Glenn's method is the better way, lately I have been having them cut the glass a couple inches short leaving the screen in tact, siliconing the glass on on top of the screen and using a thick square x2 of plexiglass drilling a hole in it for a mist head and siliconing it in the corner (I vent in the front of the viv) this method is less optimal because you have to angle the mist head down due to the screen will rust if water hits it.


----------



## phender (Jan 9, 2009)

I just pull out the spline that holds the screen in the top frame and get a piece of glass to fit in the opening. I usually leave the front inch of screen or reinstall some fiberglass screen. With the top upside down, I run a bead of silicone on the little ledge and place the glass. Then I put another bead of silicone on top and use my finger or a popsicle stick to make a seal. I make sure the glass overlaps the screen a little. The metal screen usually lays tightly against the glass. The fiberglass screen may need a little silicone to hold it down.

This is not a great pic because all the lights were out and I had to use a flash. You do get to see my female mancreek going to bed though. The tank to the right is a dirtier version. I didn't want to take off the top to view the underside because I didn't want to possibly have to chase down frogs in a dark room. If you would like a pic from underneath, let me know. I can do it tomorrow.









Here is a close up of the vent area. You can see that the metal screen fits pretty tight against the glass.

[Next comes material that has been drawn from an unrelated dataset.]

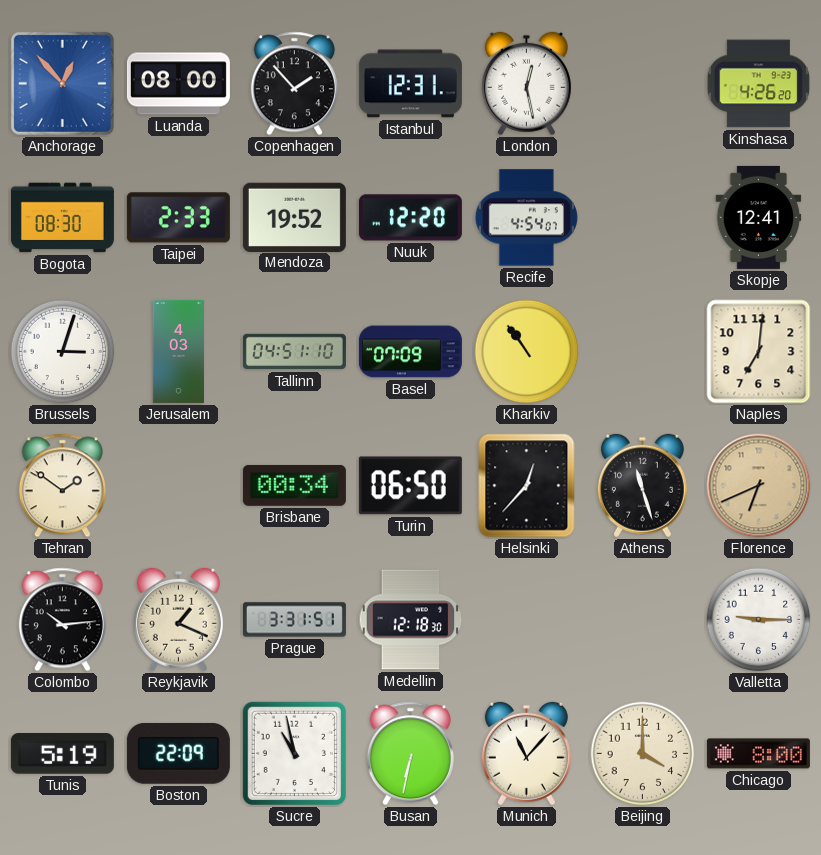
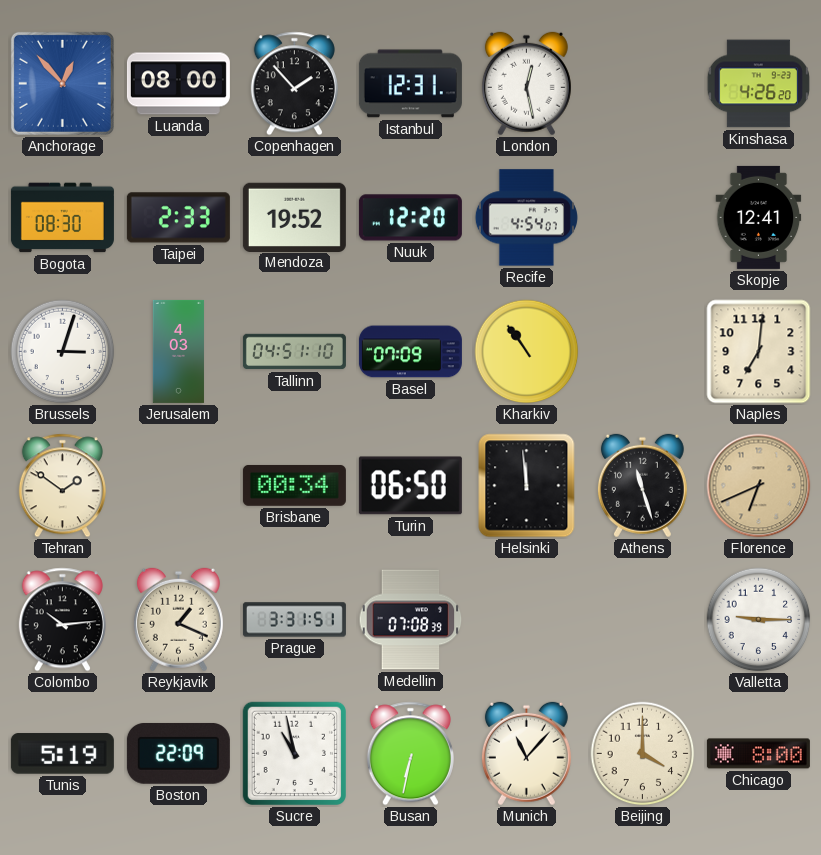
Helsinki: 12:37 -> 11:59
Medellin: 12:18 -> 07:08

Glenn's pic appears to be a ZooMed tank. I have a slightly different process for those since you have to cut the screen out of the top (it's not held in with spline) and the inner ledge on the frame is much smaller. For those I use acrylic instead of glass.


----------



## frogfreak (Mar 4, 2009)

phender said:


> Glenn's pic appears to be a ZooMed tank. I have a slightly different process for those since you have to cut the screen out of the top (it's not held in with spline) and the inner ledge on the frame is much smaller. For those I use acrylic instead of glass.


Hi Phil,

I took the top off all together and just used the lip to hold the screen and glass.


----------



## phender (Jan 9, 2009)

frogfreak said:


> Hi Phil,
> 
> I took the top off all together and just used the lip to hold the screen and glass.


So obviously you had to cut out the little brackets on the side, how did you get the glass around the half circle hinge in the front that covers the lip?
The way I do the ZooMeds is pretty easy, but I am always looking for easier.


----------



## frogfreak (Mar 4, 2009)

phender said:


> So obviously you had to cut out the little brackets on the side, how did you get the glass around the half circle hinge in the front that covers the lip?
> The way I do the ZooMeds is pretty easy, but I am always looking for easier.


Hi Phil,

I did cut the small brackets and file off the leftover burrs. I didn't worry about the half circles. I just butted the glass up to them. Then I used the green tape to hold it in place and put the screen in, which was butted up to the glass and siliconed in place.


----------



## lookitsadam (Jul 1, 2013)

I figured out a way to use the existing removable top and attached glass and a small screen vent to it.

I'll post pics once the silicone is finished drying


----------



## lookitsadam (Jul 1, 2013)

I did almost exactly what you did Phender.

Found a precut piece of glass at Lowes that was 8x10 and layed it across the Exo Terra top after I took out the screen. Siliconed the edges underneath and a little more on top just to make it look cleaner. Then I cut the old screen to cover the ~2in gap in the back. I had to use some silicone to get the screen to stay in place so it looks a little messy but HEY it works and I'm proud of it!


----------